Approche intégrée de la gestion des crues et des sécheresses dans le bassin de la Volta

23 mars 2020
  • Author(s):
  • Robert Dessouassi, Armand Houanye, Hwirin Kim, Giacomo Teruggi et Ramesh Tripathi
Volta Basin Floods
Ces vingt dernières années, quelque deux millions de personnes, sur tout le cours de la Volta, ont subi les conséquences des crues, surtout le 68 % de la population travaillant dans le secteur agricole.
Le bassin de la Volta a une surface de quelque 400 000 km2, avec une population d’environ 29 millions d’habitants. Il s’étend sur des régions semi-arides à subhumides appartenant à six pays: le Bénin, le Burkina Faso, la Côte d’Ivoire, le Ghana, le Mali et le Togo. Le bassin est extrêmement sensible aux phénomènes météorologiques et hydrologiques. Les problèmes socio-économiques que connaissait la région au départ sont aujourd’hui exacerbés par les changements considérables du climat des dernières décennies: une réduction des précipitations et une élévation de la température. Or, le changement climatique devrait se poursuivre: selon les scientifiques, les saisons sèches seront plus longues et plus sèches, tandis que les périodes de mousson se feront plus courtes et plus intenses. Si des mesures d’adaptation au changement climatique ne sont pas mises en oeuvre, la sécurité alimentaire sera menacée, les agriculteurs perdront leurs moyens de subsistance et davantage de personnes vivront dans les établissements informels des zones très exposées aux inondations des centres urbains. 
 
Les agences nationales des pays du bassin de la Volta (essentiellement des services hydrologiques et météorologiques nationaux – SMHN), sont pleinement conscientes de la nécessité de préparer la région aux impacts socio-économiques et environnementaux du changement climatique. Selon elles, il est devenu prioritaire de mettre en oeuvre des stratégies de gestion intégrée des ressources en eau et d’élaborer une cartographie des risques et des systèmes d’alerte rapide pour accroître la résilience de la région et assurer son développement durable. Elles ont également établi qu’il fallait intégrer les stratégies de réduction des risques de catastrophes dans les plans nationaux de développement et d’adaptation au climat, renforcer les synergies et les mécanismes de coordination à l’échelle régionale, nationale et locale afin d’encourager une gestion intégrée des crues et des sécheresses et la mise à disposition de données normalisées, notamment en temps réel, de même que définir des voies et procédures d’informations coordonnées en vue de la mise en oeuvre d’un système d’alerte précoce de bout en bout. Sur le terrain, les communautés à risque ont besoin d’une formation et de connaissances sur les systèmes d’alerte précoce et les stratégies de gestion des risques de catastrophes et doivent participer activement aux plans de préparation et d’urgence. 
 
L’OMM, en partenariat avec l’Autorité du bassin de la Volta et le Partenariat régional pour l’eau (GWP) de l’Afrique de l’Ouest et avec le soutien des agences nationales des six pays riverains, a élaboré et soumis au Fonds d’adaptation une proposition de projet régional d’adaptation au climat couvrant tous ces aspects. Le projet, dont le budget s’élève à 7,92 millions de dollars, a été approuvé par le Conseil du Fonds d’adaptation en vue de sa mise en oeuvre en octobre 2018. 

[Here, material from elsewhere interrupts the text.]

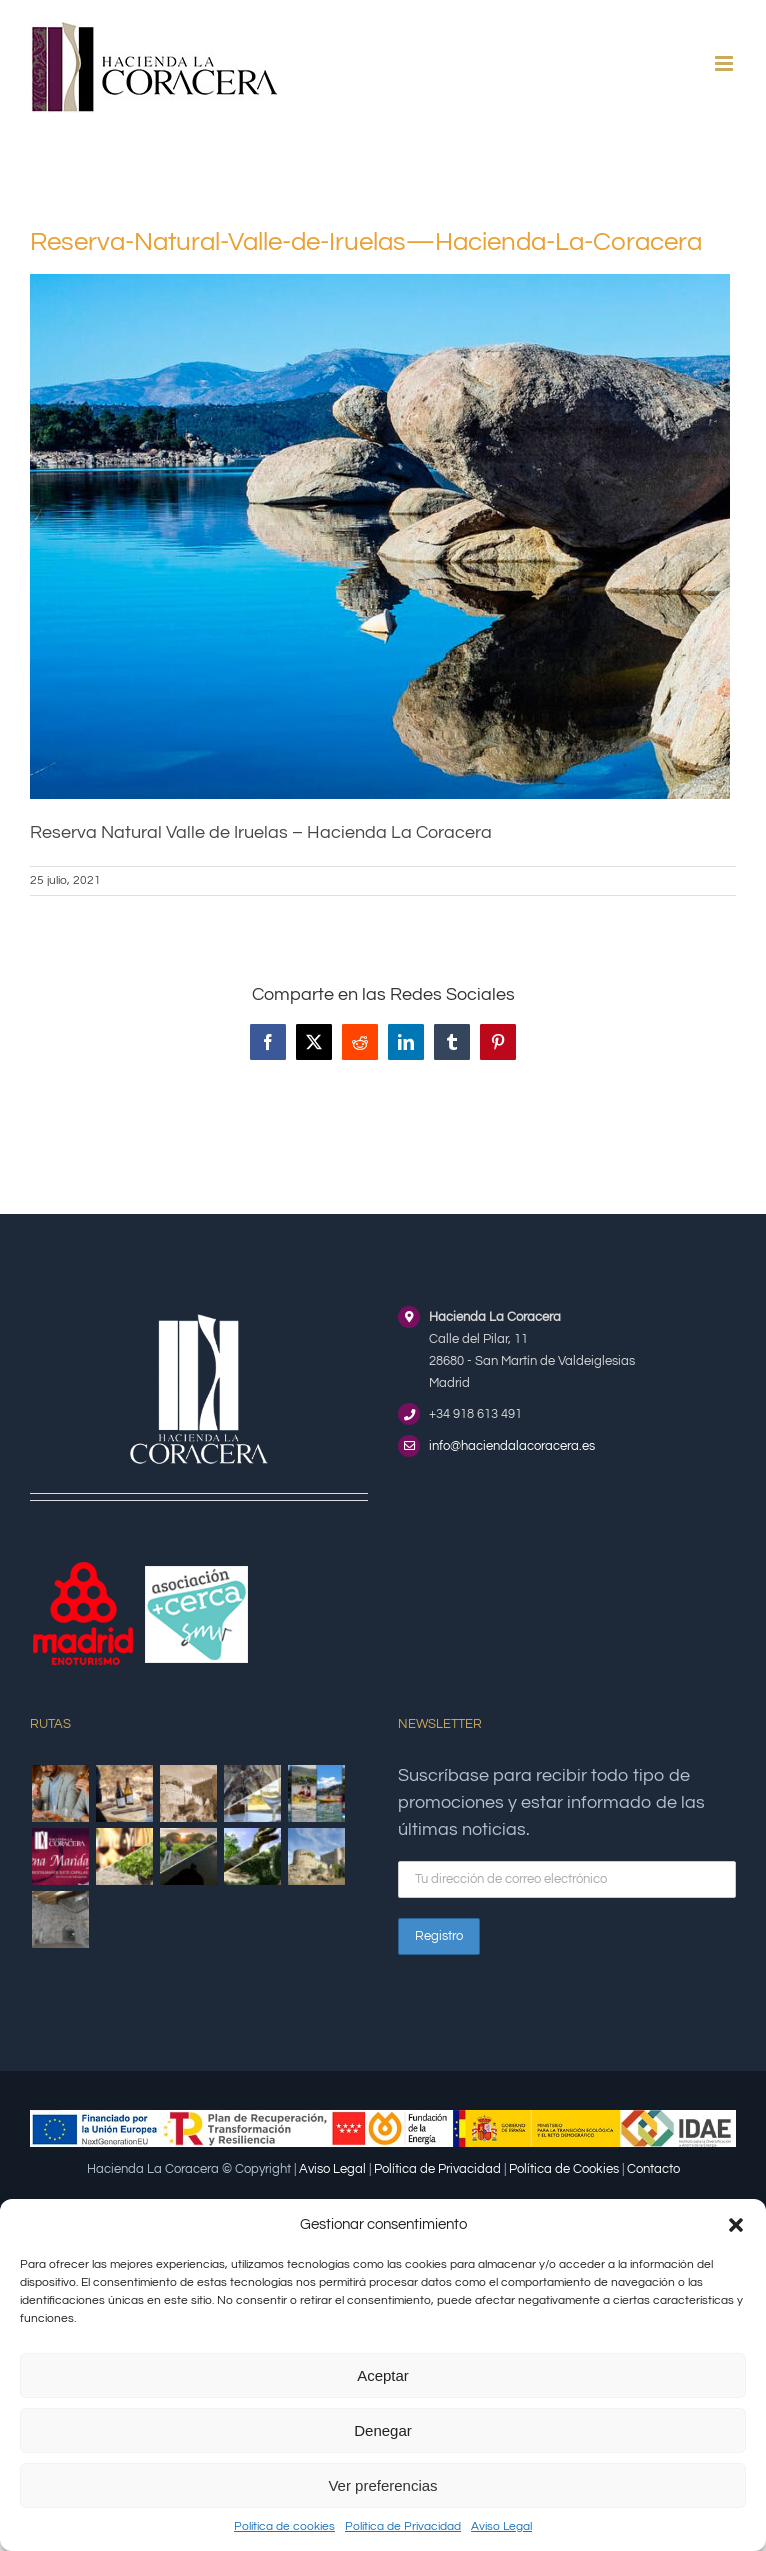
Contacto (653, 2169)
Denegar (383, 2430)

Le projet du bassin de la Volta, qui repose sur une approche intégrée, vise à renforcer les capacités des agences nationales compétentes et le potentiel de résilience et d’adaptation des populations pour faire face aux incidences des inondations et sécheresses entraînées par le changement climatique. Il se fonde sur le cadre défini pour la gestion intégrée des crues et pour la gestion intégrée de la sécheresse, qui est soutenu depuis 17 ans par le Programme associé de gestion des crues (APFM) et le Programme de gestion intégrée des sécheresses (IDMP).

Le projet Volta, d’une durée de quatre ans, a été lancé officiellement en juin 2019. Il vise essentiellement à aider les six pays à appliquer des mesures coordonnées et communes pour améliorer leurs plans actuels de gestion des crues et des sécheresses à l’échelle régionale, nationale ou locale. Pour le mener à bien, on s’appuiera sur les enseignements tirés des expériences acquises dans le passé, de même que dans le cadre de projets en cours visant à réduire les risques de catastrophes ou à s’adapter au changement climatique.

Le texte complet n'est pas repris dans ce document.